WHAT YOU ARE ASKED TO DO:
Set down each line of the material that follows, exactly, with no pictures.

GIVEN INFORMATION:
• • • • • • •

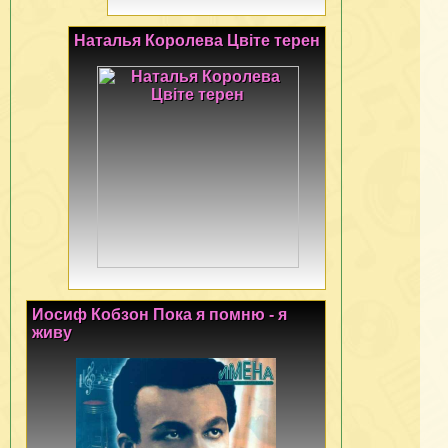
Наталья Королева Цвiте терен
Иосиф Кобзон Пока я помню - я
живу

• • • • • • •

ANSWER SECTION:
Наталья Королева Цвiте терен
Иосиф Кобзон Пока я помню - я
живу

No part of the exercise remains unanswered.